Thursday, the Sixth Street Viaduct that leads to the Harley-Davidson Museum was closed to traffic so bikers could park there and walk to anniversary events on the sprawling lawn surrounding the museum.
Bars and restaurants on the city’s south side were packed with out-of-town motorcyclists, judging from the license plates from California to Maine.
“There are literally thousands and thousands of bikes throughout the region,” Pflughoeft said.
The beach races are a replica of events from the early 1900s.
Many of the racers are on vintage 1940s, and older, motorcycles.
Some of the bikes have original, rusted fenders, and the outside of the engines are covered in oil. They’re heavy and clumsy, especially in sand. In test runs Friday, riders cracked the throttle and got up some speed on the track’s straightaways, only to slow way down and sometimes wipe out in the turns.
The track is shaped like a paperclip, and deep tire ruts make for difficult turns, said Scott Jones, a racer from Orange County, California.
“You point your eyes where you want the bike to go, and hopefully it follows. But you really don’t have a whole lot of control,” Jones said.
He races vintage motorcycles and new ones, including bikes in the “Hooligan” category that’s become a huge hit at Milwaukee’s Flat Out Friday bike races at the UW-Milwaukee Panther Arena.
In Hooligan racing, a crazy mix of bikes rip around a little board track that’s sometimes covered with Dr Pepper soda syrup.
There are racers in costume, and there are wipeouts as riders go through the turns at not-so-high speeds that seem fast because of the track’s size.
“It’s all for fun. We’re just having a good time,” Jones said.
When he’s not racing, and working on old bikes, Jones is a machinist for Space X, the California company that in 2012 launched the first commercial spacecraft to deliver cargo to and from the International Space Station.
“I am one of the rocket guys,” he said. An oval-shaped motorcycle race track on a beach is a rarity these days, but it lends itself to Hooligan racing and bikes that did beach racing long ago.
One of the racers, Chad Trayner from Lexington, Kentucky, brought a 1942 Harley to Milwaukee that looks like it’s right off a beach from 80 years ago.
“I love old bikes. It’s all I have,” said Trayner, a construction superintendent by profession.

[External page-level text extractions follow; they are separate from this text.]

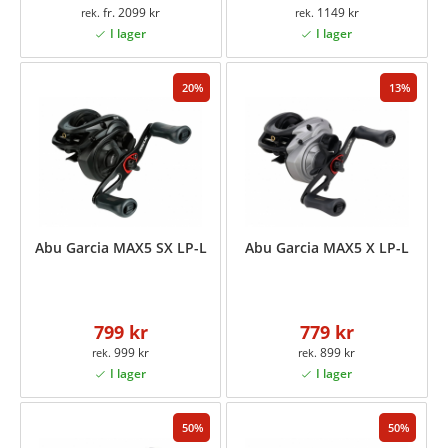
fr. 2099 kr
1149 kr
20
13
Abu Garcia MAX5 SX LP-L
Abu Garcia MAX5 X LP-L
799 kr
779 kr
999 kr
899 kr
50
50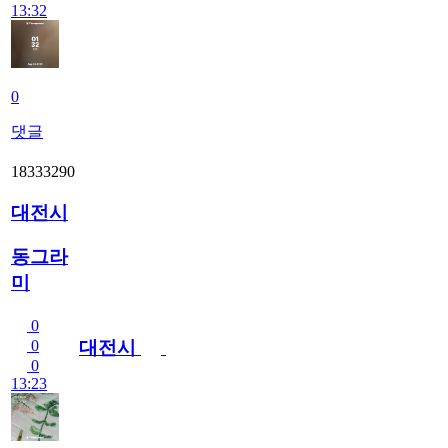
13:32
0
댓글
18333290
대전시
동그라
미
0
대전시
0
0
13:23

“All of my friends back home ride old bikes. Between all of us, we can probably fix anything,” he said.
A resurgence in vintage motorcycle racing has driven up the prices of old bikes that are still occasionally found rusting away in barns and garages, covered with tarps and cobwebs.
“You used to be able to pick up one of these for about $3,000. Now it’s closer to between seven and nine thousand,” Trayner said.
There’s no admission charge to watch Saturday’s beach races.
Hill climb Saturday
Saturday’s motorcycle hill climb will take place from 9 a.m. to 2 p.m. at Little Switzerland ski resort in Slinger. General admission tickets are $10, and admission is free for children 12 years old and younger.
Bikes will race to the top of a steep, gnarly hill side-by-side or individually based on time.
There hasn’t been a motorcycle hill climb at Little Switzerland in many years, said ski resort owner Mike Schmitz.
“In the Harley museum, there’s a picture of it,” he said.
About 100 bikes, of many sizes, are expected to compete in the event. The 200-foot hill has been beefed up with obstacles to make it more challenging.
Some bikes will shoot up the hill in seconds, while others will flip over, usually at slow speeds, on their way to the top.
“If you like to crash, it’s not hard at all,” said Dan Vrana, who will be one of the referees at the hill climb.